A Good Person
Florence Pugh strengthens the pedigree of her critically and commercially lauded young career with another gutsy, powerhouse performance, opposite a crowd-pleasing turn by Morgan Freeman, in Zach Braff’s flawed look into addiction and grief.
Pugh’s Allison is on the verge of a fairytale marriage with her fiancé, Nathan (Chinaza Uche), until an unforeseeable tragedy pulls them apart, leaving her physically and psychologically broken. A year down the line, Allison has yet to piece the fragments back together. Instead, she languishes in her mother’s home, refusing to acknowledge her continued dependence on prescribed painkillers. Meanwhile, Allison’s would-be father-in-law, Daniel (Freeman), a hardened ex-police officer and Vietnam war veteran, struggles to maintain his hard-fought-for sobriety in the aftermath of the tragedy, and, beginning to buckle under the strain of taking care of his orphaned grandchild, Ryan (Celeste O’Connor), resumes his attendance at alcoholics anonymous. In a contrived, yet permissible, plot point, Allison coincidentally joins the same meeting to begin tackling her own addiction. Subsequently, the two begin an unlikely, odd-couple friendship, and the film itself begins to take the shape of a meditation on suffering.

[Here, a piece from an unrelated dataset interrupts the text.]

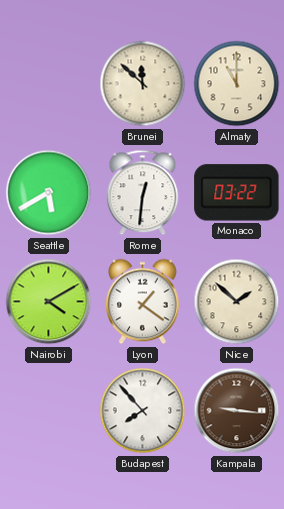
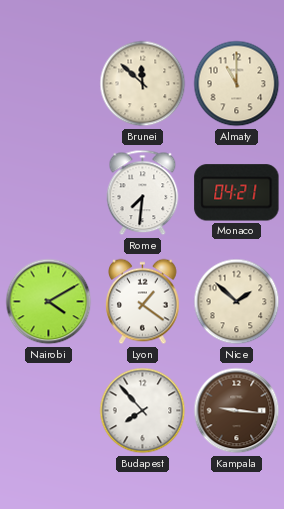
Seattle: 5:40 -> none
Rome: 12:31 -> 7:31
Monaco: 03:22 -> 04:21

It’s a smooth, if perfunctory, journey with the two characters that trades heavily on the pairing of two stars at opposite ends of their respective careers. Freeman always gives the impression that he doesn’t need to shift out of third gear to deliver his no-nonsense zingers, while his familiarity makes him easy to root for. Pugh, on the other hand, leaves everything on the screen, bringing to it her brand of adroit, Brando-esque naturalism that will win her an Academy Award at some juncture.

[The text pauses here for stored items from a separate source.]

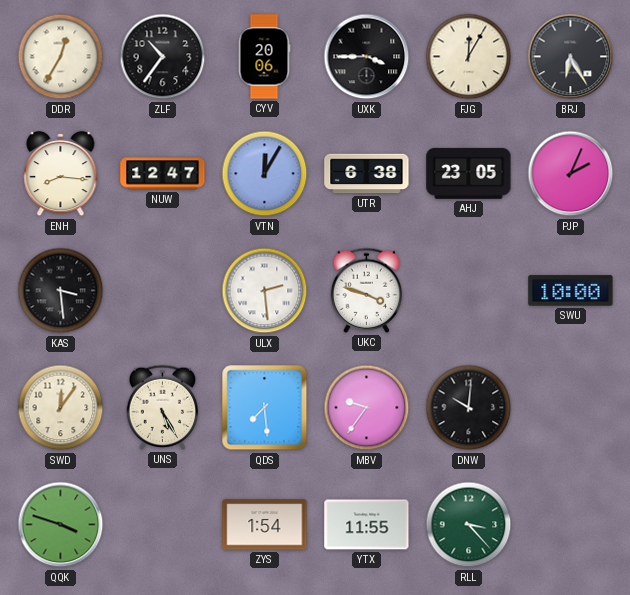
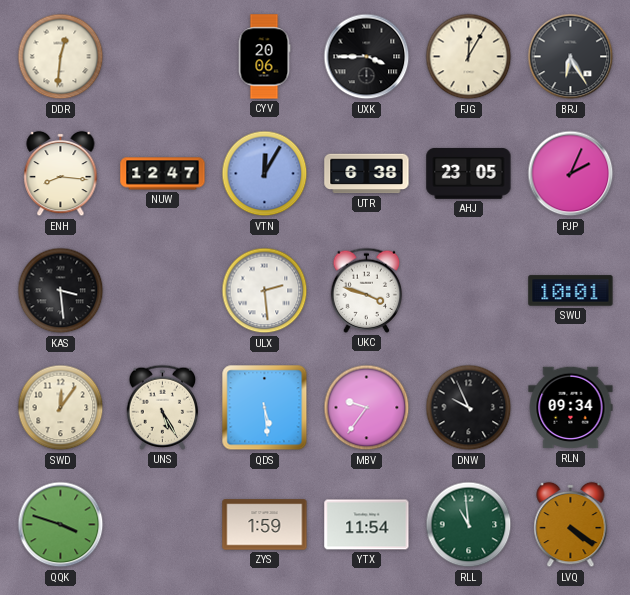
DDR: 12:35 -> 12:31
ZLF: 10:36 -> none
SWU: 10:00 -> 10:01
QDS: 7:29 -> 5:29
DNW: 10:01 -> 9:56
RLN: none -> 09:34
ZYS: 1:54 -> 1:59
YTX: 11:55 -> 11:54
RLL: 3:23 -> 10:59
LVQ: none -> 4:21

Beyond this, Braff’s screenplay offers little in the way of piercing observation. A somewhat clumsy attempt to imbue the film with a deeper wisdom than it truly achieves is made through the device of Daniel’s obsession with model villages. We are told, abruptly and with an absence of delicacy, that this hobby represents an unattainable desire for control over the frenzied fragments of his life, a grand total of three times. Either Braff doesn’t trust the insightfulness of his own screenplay, or the intelligence of his audience, or perhaps both.

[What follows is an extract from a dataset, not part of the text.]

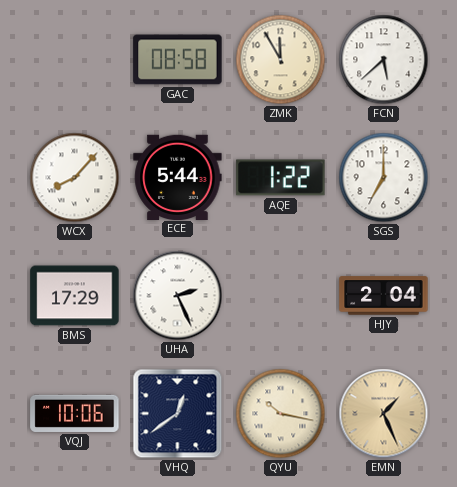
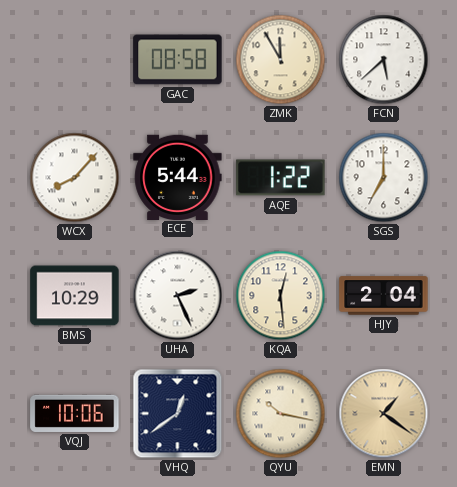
BMS: 17:29 -> 10:29
KQA: none -> 12:29
EMN: 1:26 -> 1:21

There are, however, moments of compassionate contemplation that work fairly well, in which the broken pieces are laid out on the table for its characters to shrug at with tenderness and a trace of the kind of humour that creaks out in such moments of hopelessness. A Good Person works best when it resigns itself to its lack of intricacy, rather than straining for impact as it does in its misguided final act.
Matthew McMillan
A Good Person is released nationwide on 24th March 2023.